Data section:
○ ○ ○ ○ ○ ○ ○

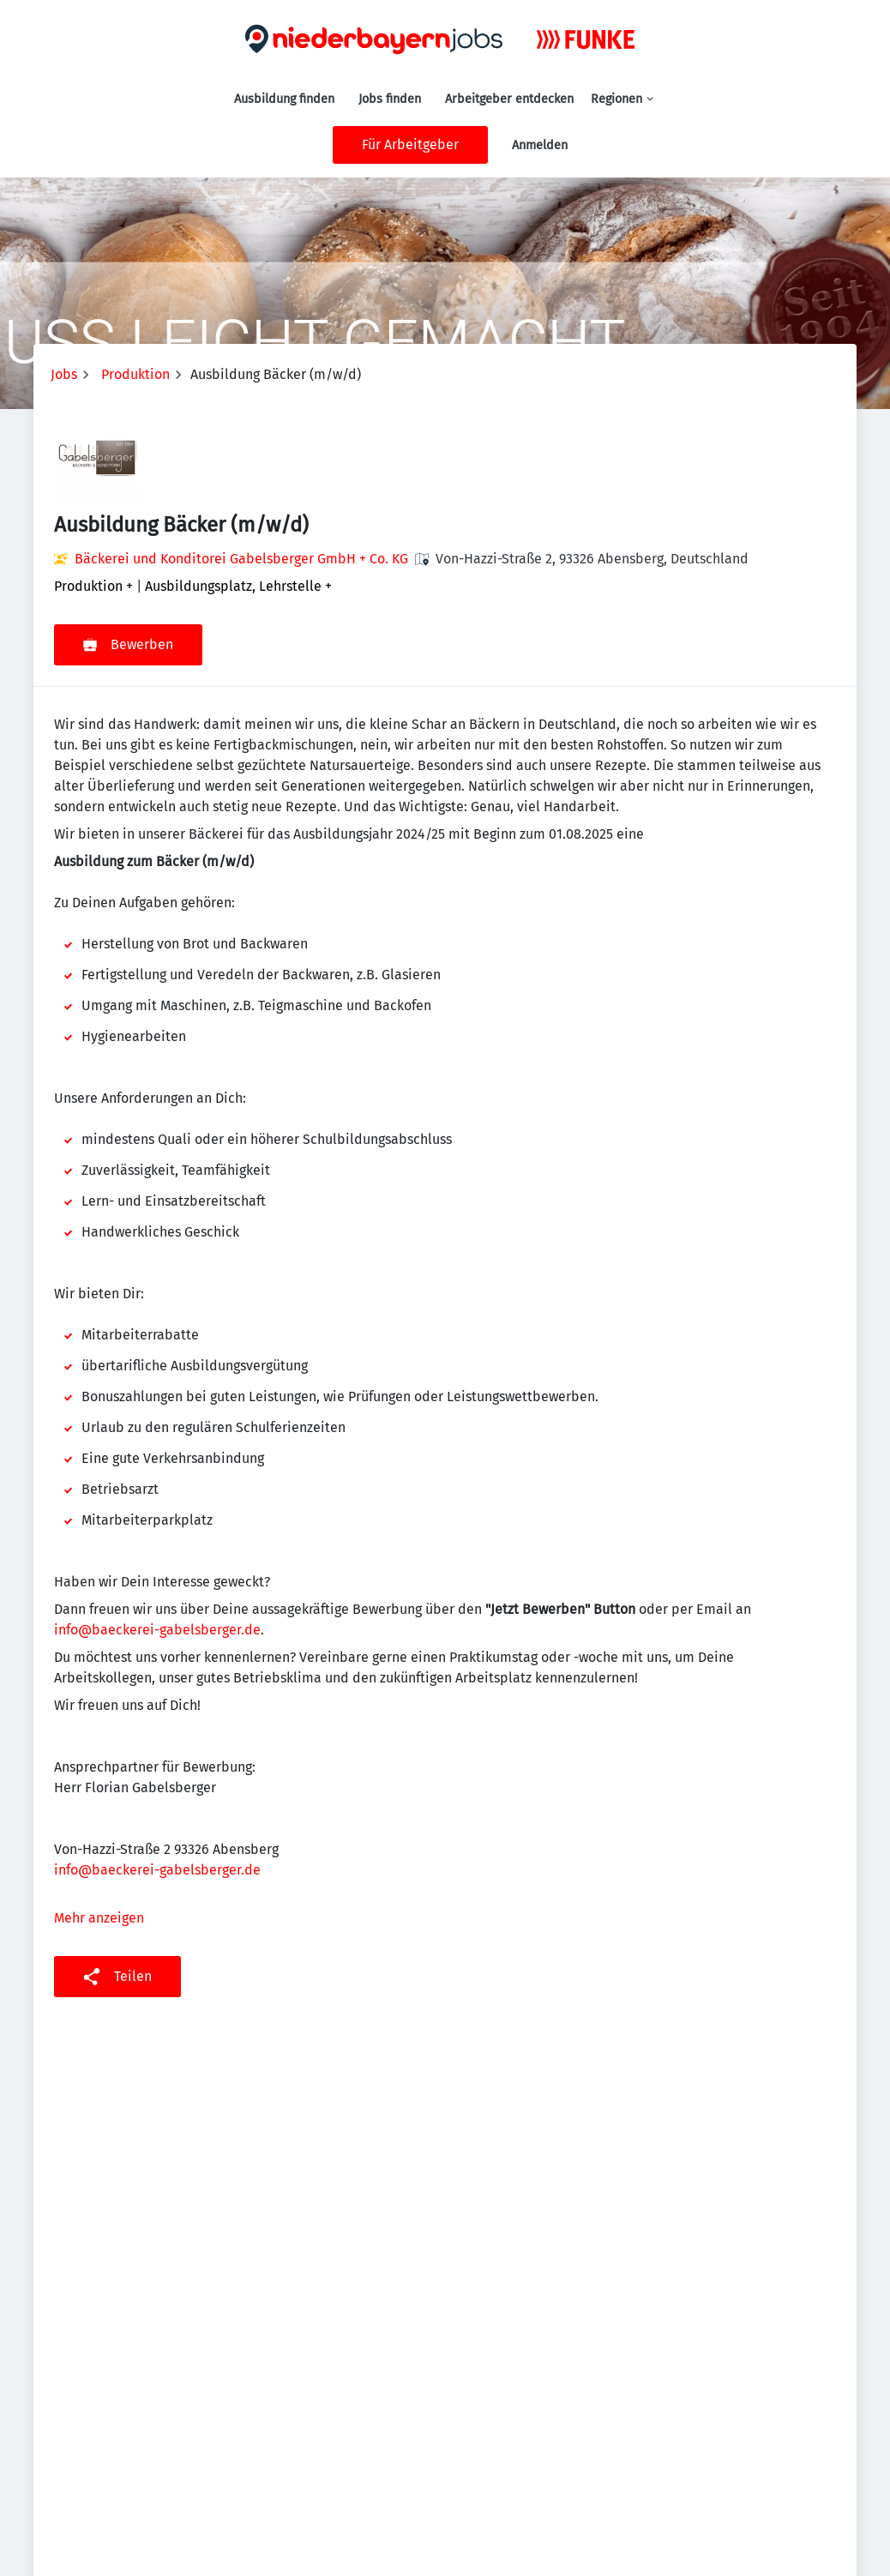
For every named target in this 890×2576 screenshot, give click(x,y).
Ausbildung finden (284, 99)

○ ○ ○ ○ ○ ○ ○

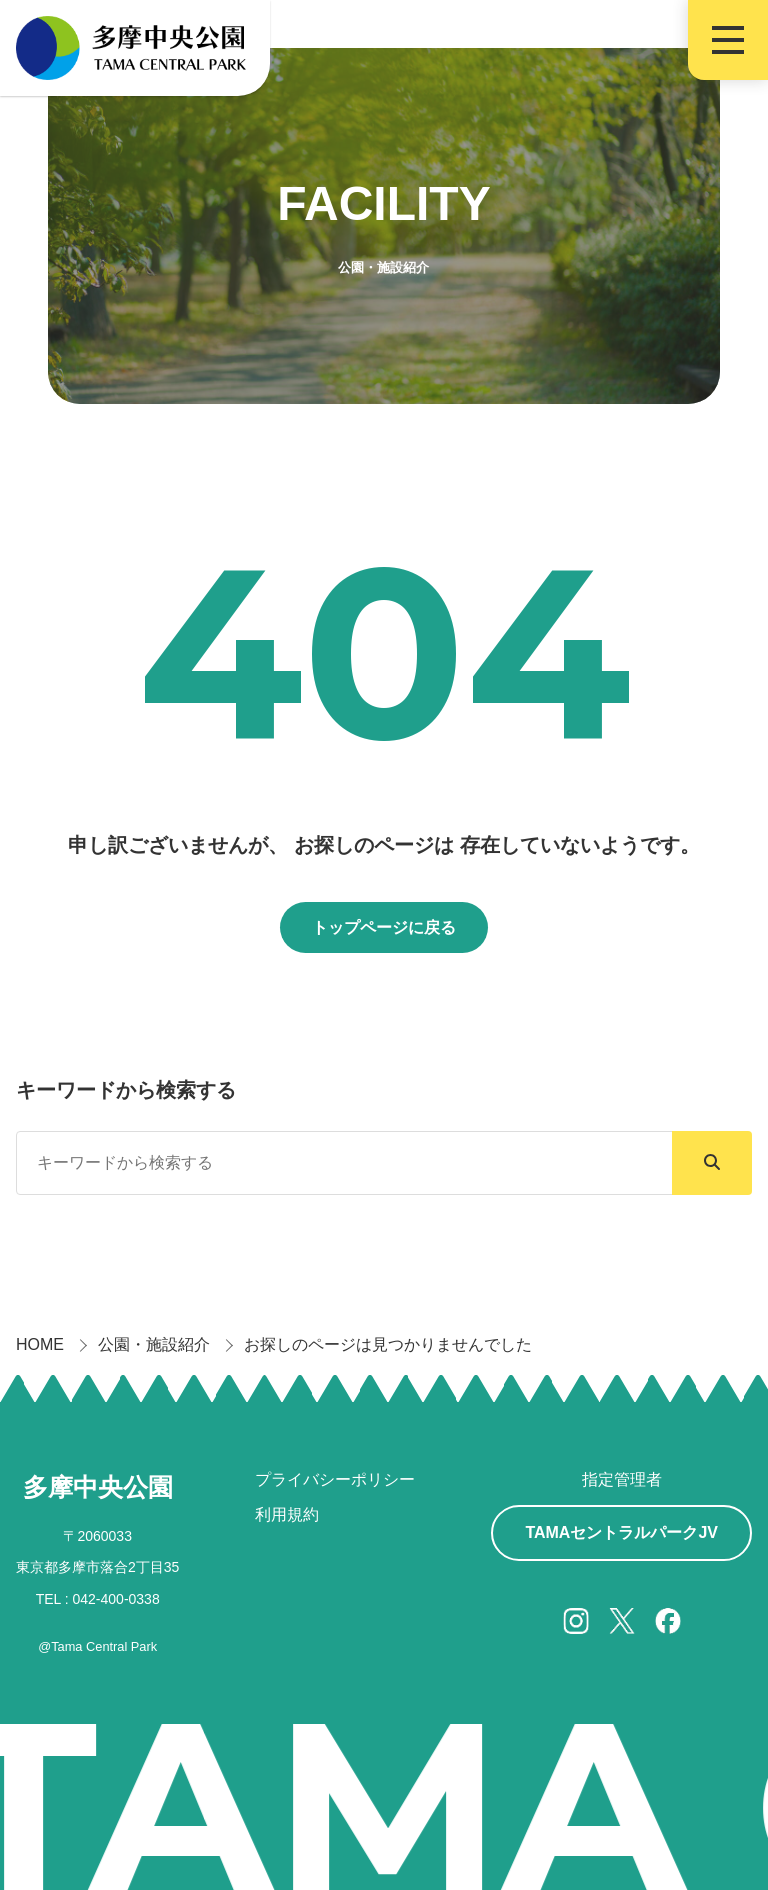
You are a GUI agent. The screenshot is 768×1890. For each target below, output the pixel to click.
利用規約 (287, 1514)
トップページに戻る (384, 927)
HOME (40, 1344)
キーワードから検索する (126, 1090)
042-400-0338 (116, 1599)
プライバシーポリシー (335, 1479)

○ ○ ○ ○ ○ ○ ○

Problem to solve: Pick every line from the listing holding the string "click", and copy it.

Answer for the task:
For every named target in this 890×2576 screenshot, give click(x,y).
You are a GUI agent. The screenshot is 768×1890. For each target below, output the pixel to click.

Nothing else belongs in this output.